EXERCISE DETAILS: Each line of data below must be printed exactly as written, with any pictures removed.

TASK INPUT:

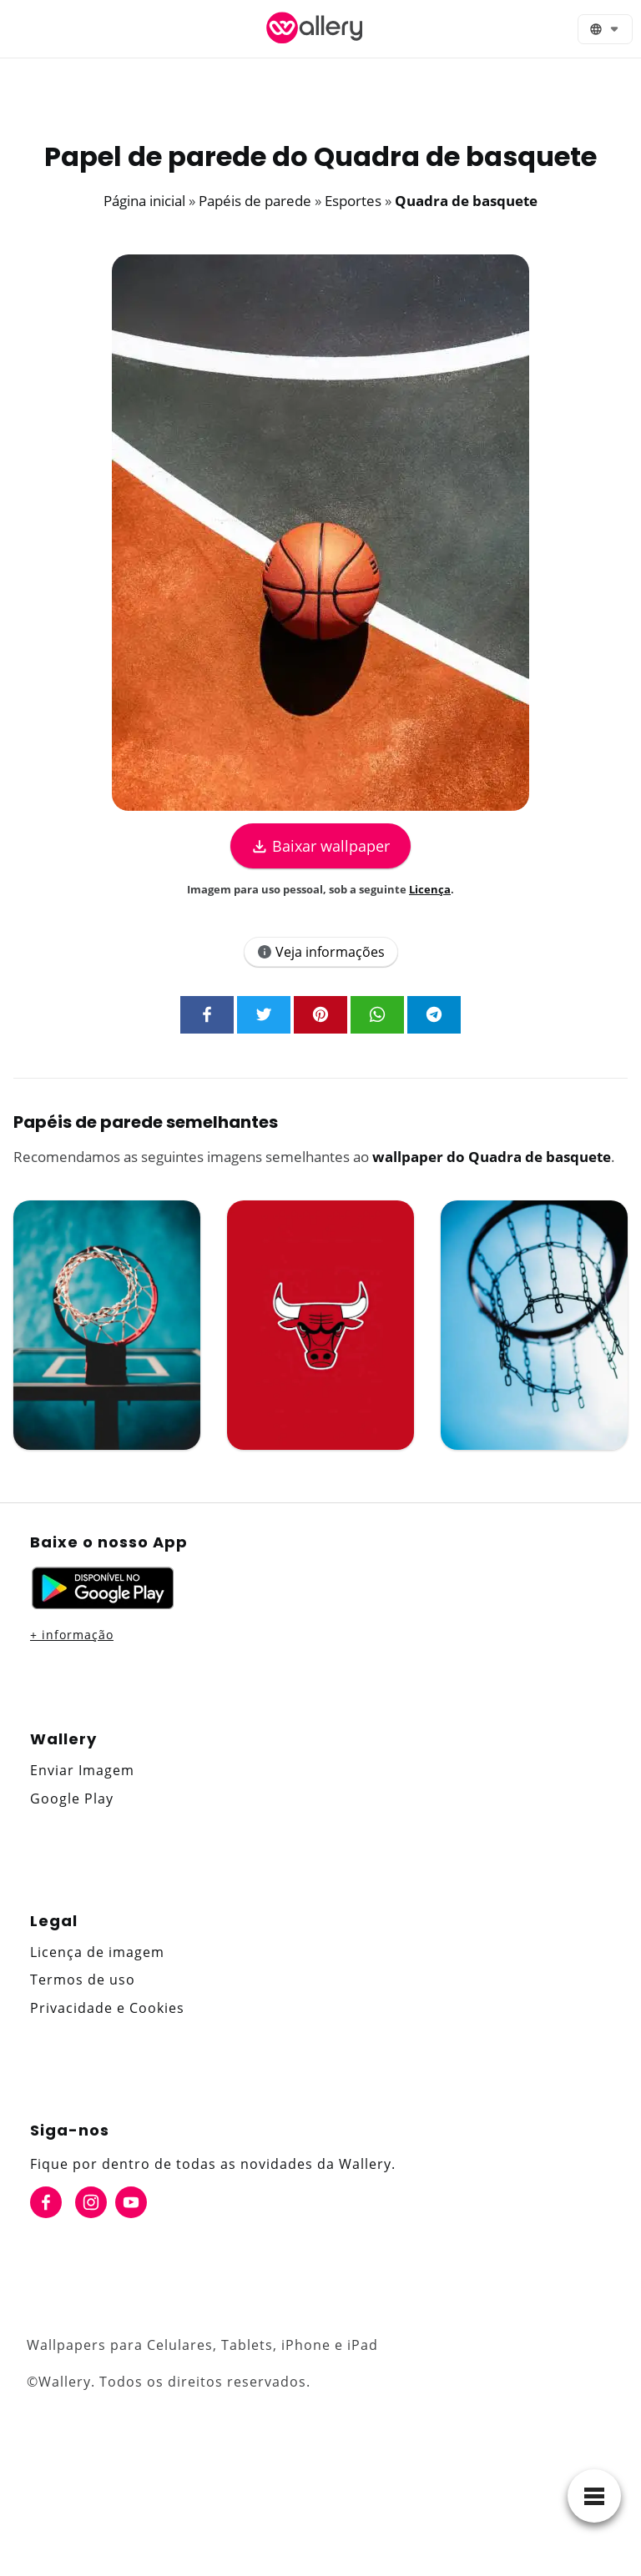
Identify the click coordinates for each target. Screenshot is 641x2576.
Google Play (72, 1798)
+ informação (72, 1635)
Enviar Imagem (82, 1770)
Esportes (353, 200)
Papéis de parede (255, 200)
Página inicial (144, 200)
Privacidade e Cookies (107, 2008)
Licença (430, 889)
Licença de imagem (97, 1952)
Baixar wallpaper (320, 846)
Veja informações (321, 952)
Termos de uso (82, 1979)
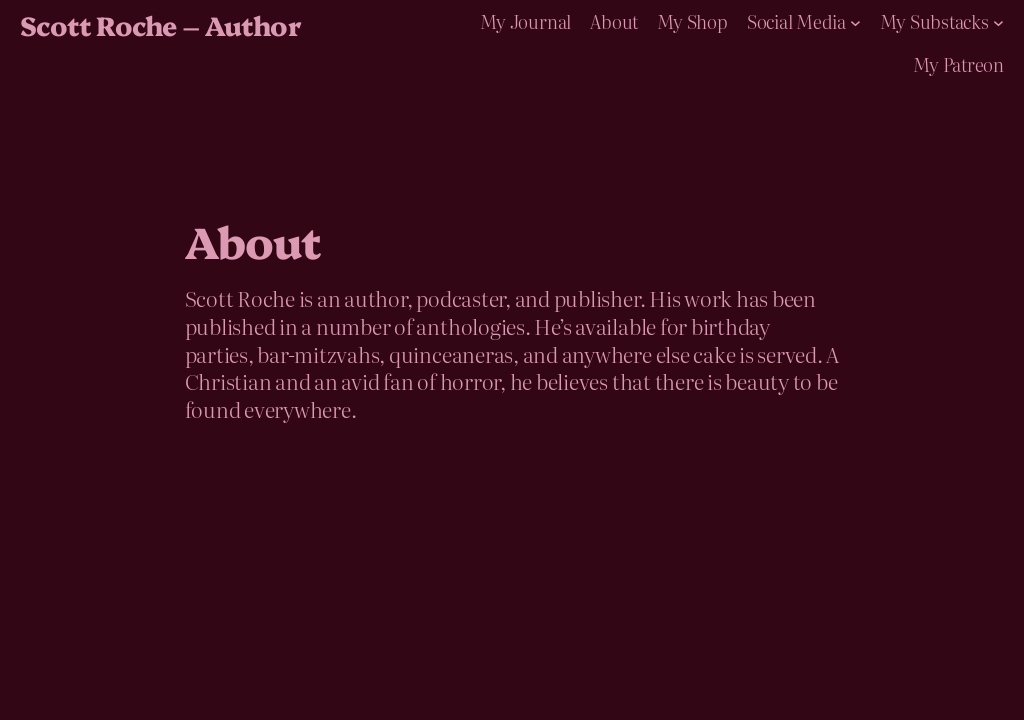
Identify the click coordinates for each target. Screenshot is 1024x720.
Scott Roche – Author (160, 24)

REPLY TO THE EXERCISE:
Identify the click coordinates for each target. Screenshot is 641x2576.
Google Play (72, 1798)
+ informação (72, 1635)
Enviar Imagem (82, 1770)
Esportes (353, 200)
Papéis de parede (255, 200)
Página inicial (144, 200)
Privacidade e Cookies (107, 2008)
Licença (430, 889)
Licença de imagem (97, 1952)
Baixar wallpaper (320, 846)
Veja informações (321, 952)
Termos de uso (82, 1979)
Identify the click coordinates for each target. Screenshot is 1024x720.
Scott Roche – Author (160, 24)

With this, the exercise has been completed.